# ASSIGNED TASK
For the entries that follow, count the lines containing the string "para" and write only the number.

Dataset excerpts
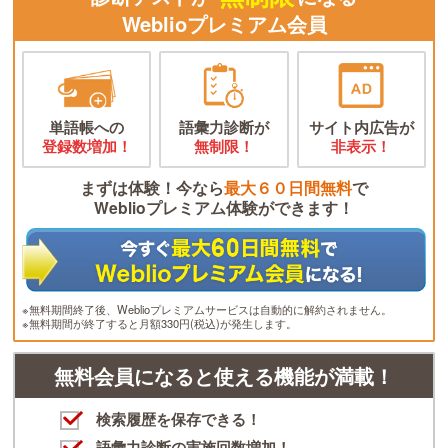
Weblioプレミアム会員
単語帳への
語彙力診断が
サイト内広告が
登録数増加！
無制限！
非表示！
まずは体験！今なら
最大６０日間無料
で
Weblioプレミアム体験ができます！
※無料期間終了後、Weblioプレミアムサービスは自動的に解約されません。
※無料期間が終了すると月額330円(税込)が発生します。
無料会員になると使える機能が満載！
検索履歴を保存できる！
語彙力診断の実施回数増加！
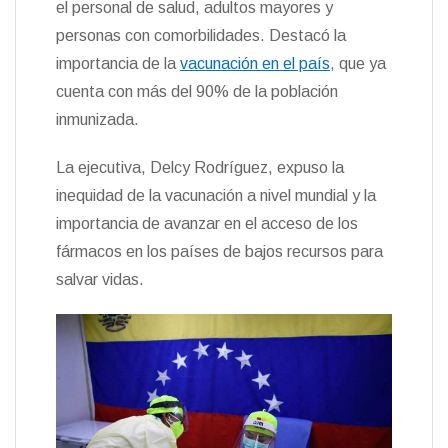
el personal de salud, adultos mayores y
personas con comorbilidades. Destacó la
importancia de la
vacunación en el país
, que ya
cuenta con más del 90% de la población
inmunizada.
La ejecutiva, Delcy Rodríguez, expuso la
inequidad de la vacunación a nivel mundial y la
importancia de avanzar en el acceso de los
fármacos en los países de bajos recursos para
salvar vidas.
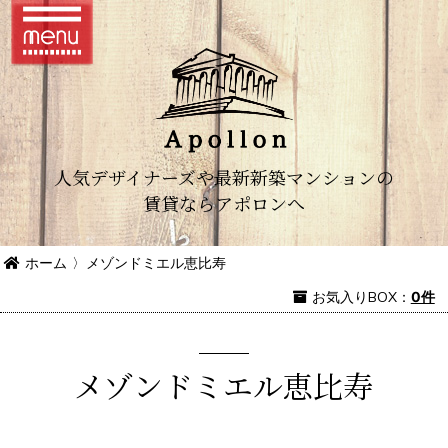
人気デザイナーズや最新新築マンションの
賃貸ならアポロンへ
ホーム
〉
メゾンドミエル恵比寿
お気入り
BOX
：
0件
メゾンドミエル恵比寿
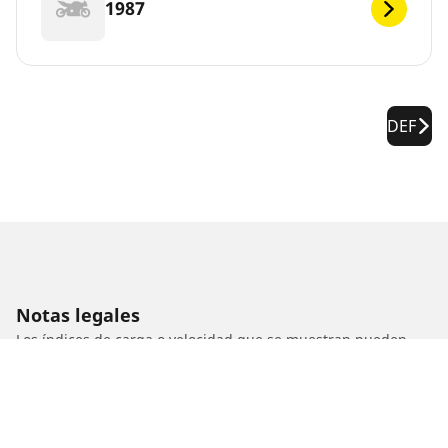
1987
DEF
Notas legales
Los índices de carga o velocidad que se muestran pueden
diferir ligeramente de los indicados para el tamaño original
especificado en la etiqueta del vehículo. Como profesional
calificado, tu distribuidor de neumáticos podrá hacer lo
siguiente:
1. Informarte si el índice de carga o de velocidad de los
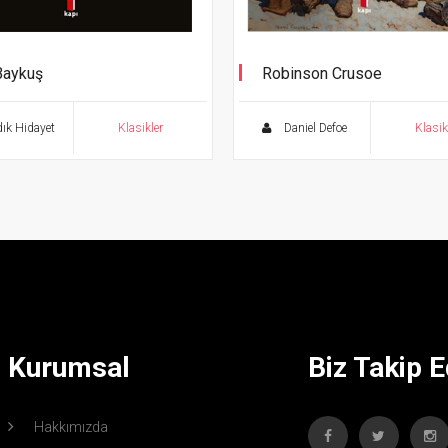
Baykuş
Robinson Crusoe
r Klasikler
ık Hidayet
Klasikler
Daniel Defoe
Klasik
Kurumsal
Biz Takip E
Hakkımızda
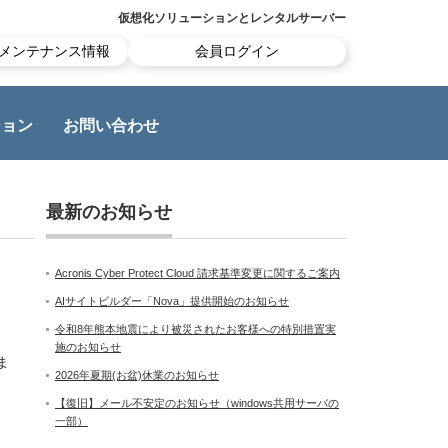
仮想化ソリューションとレンタルサーバー
メンテナンス情報
会員ログイン
ション
お問い合わせ
最新のお知らせ
Acronis Cyber Protect Cloud 請求基準変更に関するご案内
AIサイトビルダー「Nova」提供開始のお知らせ
令和8年熊本地震により被災されたお客様への特別措置実
施のお知らせ
ま
2026年夏期(お盆)休業のお知らせ
【復旧】メール不安定のお知らせ（windows共用サーバの
一部）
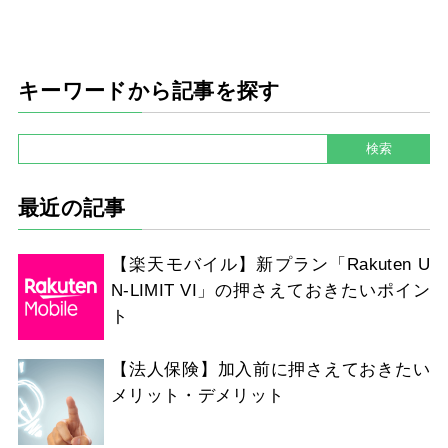
キーワードから記事を探す
最近の記事
【楽天モバイル】新プラン「Rakuten U
N-LIMIT VI」の押さえておきたいポイン
ト
【法人保険】加入前に押さえておきたい
メリット・デメリット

# COMPLETED TASK
2